Available data
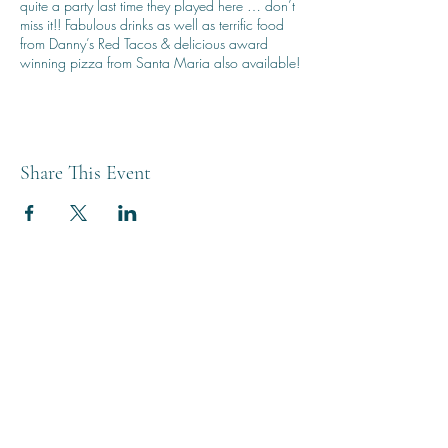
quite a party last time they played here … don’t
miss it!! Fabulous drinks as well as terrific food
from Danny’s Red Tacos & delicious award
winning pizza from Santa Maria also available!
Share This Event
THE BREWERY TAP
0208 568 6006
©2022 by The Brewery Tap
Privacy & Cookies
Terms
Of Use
...
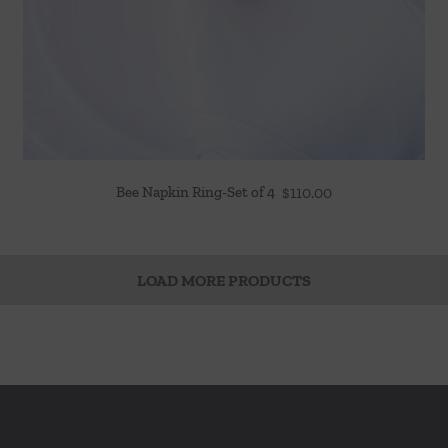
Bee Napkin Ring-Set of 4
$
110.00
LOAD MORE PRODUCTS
==
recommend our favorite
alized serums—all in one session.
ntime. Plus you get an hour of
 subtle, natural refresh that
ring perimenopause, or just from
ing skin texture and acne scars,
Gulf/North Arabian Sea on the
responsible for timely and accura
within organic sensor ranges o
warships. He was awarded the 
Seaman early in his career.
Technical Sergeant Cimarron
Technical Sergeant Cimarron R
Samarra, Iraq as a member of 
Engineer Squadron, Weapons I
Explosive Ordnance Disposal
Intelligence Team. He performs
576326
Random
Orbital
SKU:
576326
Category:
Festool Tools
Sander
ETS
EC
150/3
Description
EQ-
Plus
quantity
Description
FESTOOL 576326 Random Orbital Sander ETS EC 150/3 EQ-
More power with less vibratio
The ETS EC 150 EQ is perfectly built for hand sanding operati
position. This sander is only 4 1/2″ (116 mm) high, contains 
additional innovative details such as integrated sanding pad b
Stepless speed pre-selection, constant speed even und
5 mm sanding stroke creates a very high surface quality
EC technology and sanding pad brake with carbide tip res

Your task
Among the lines above, find those with the string "Sergeant" and copy them.

Your response
Technical Sergeant Cimarron
Technical Sergeant Cimarron R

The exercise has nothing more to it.